Reviso esta boda de 2017 y recuerdo lo increíble que fue aquel lugar, las personas, el ambiente, la sencillez combinada con el buen gusto. Mi pareja está cerca de mí en el momento en que preparo este post, y le muestro unas fotos de la piscina. Le digo: “Mira, esta es la boda más divertida en la que he estado.” Me responde sorprendido: ¿Eso fue una boda?

Hago por fin la selección, fue una fiesta que siempre reservé para publicarla en el momento justo, y ya sabemos que el momento justo nunca llega, que las cosas especiales hay que hacerlas hoy.

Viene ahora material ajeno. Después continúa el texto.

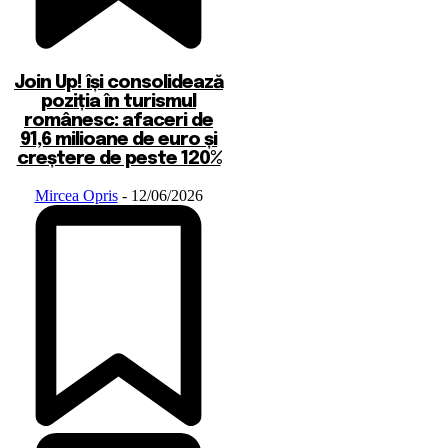
Join Up! își consolidează
poziția în turismul
românesc: afaceri de
91,6 milioane de euro și
creștere de peste 120%
Mircea Opris
-
12/06/2026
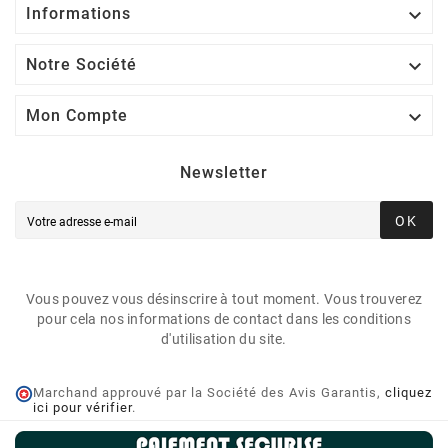

Informations

Notre Société

Mon Compte
Newsletter
OK
Vous pouvez vous désinscrire à tout moment. Vous trouverez
pour cela nos informations de contact dans les conditions
d'utilisation du site.
Marchand approuvé par la Société des Avis Garantis,
cliquez
ici pour vérifier
.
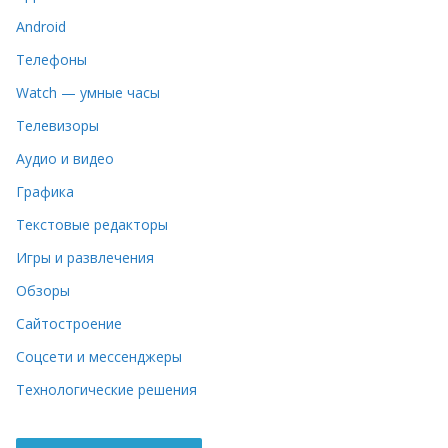
Android
Телефоны
Watch — умные часы
Телевизоры
Аудио и видео
Графика
Текстовые редакторы
Игры и развлечения
Обзоры
Сайтостроение
Соцсети и мессенджеры
Технологические решения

Me retrasé dos años hasta ser hoy, pero ya la traigo, ya la cuento :)

Ana y Carlos celebraron una boda donde arriesgaron por todas partes, en un lugar donde no se celebraban bodas, llevaron un toro mecánico, llevaron canoas, llevaron un montón de detalles pero lo que acompañaba no era menos importante que todo eso: La naturaleza espectacular de los márgenes del río Duero, la lavanda silvestre, el señor que nos recibió en la casa y que se encargaba de traernos agua a cada momento, jamón a la novia y una sonrisa impoluta durante más de 12 horas de trabajo: Juan.

Nosotras solemos tener siempre esta sensación: no nos hace falta estar ni en un castillo ni en un palacio para sentirnos privilegiadas. El lujo es que nos traten con cariño.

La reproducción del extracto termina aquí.